--- DATA SHOWN ---

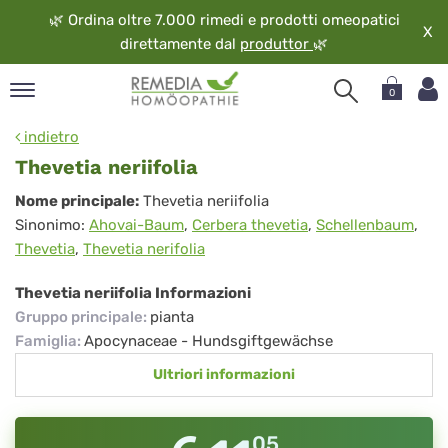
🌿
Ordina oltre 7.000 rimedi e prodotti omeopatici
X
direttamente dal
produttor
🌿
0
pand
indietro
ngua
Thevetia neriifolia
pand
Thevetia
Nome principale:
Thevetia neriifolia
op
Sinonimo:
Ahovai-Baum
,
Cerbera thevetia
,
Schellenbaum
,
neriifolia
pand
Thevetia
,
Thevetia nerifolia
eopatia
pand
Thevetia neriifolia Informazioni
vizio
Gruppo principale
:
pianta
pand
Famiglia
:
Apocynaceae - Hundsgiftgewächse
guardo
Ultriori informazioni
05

---
--- DATA SHOWN ---

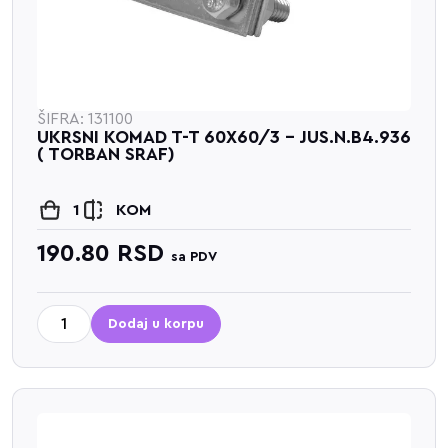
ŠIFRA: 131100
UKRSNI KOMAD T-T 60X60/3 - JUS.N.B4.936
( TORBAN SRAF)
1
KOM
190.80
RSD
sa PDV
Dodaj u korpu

---

TASK DIRECTIONS: Please copy the lines above from the line with "UKRSNI KOMAD T-T 60X60/3 - JUS.N.B4.936" up to and including the line with "Dodaj u korpu", exactly as written and with nothing else.

FINAL ANSWER:
UKRSNI KOMAD T-T 60X60/3 - JUS.N.B4.936
( TORBAN SRAF)
1
KOM
190.80
RSD
sa PDV
Dodaj u korpu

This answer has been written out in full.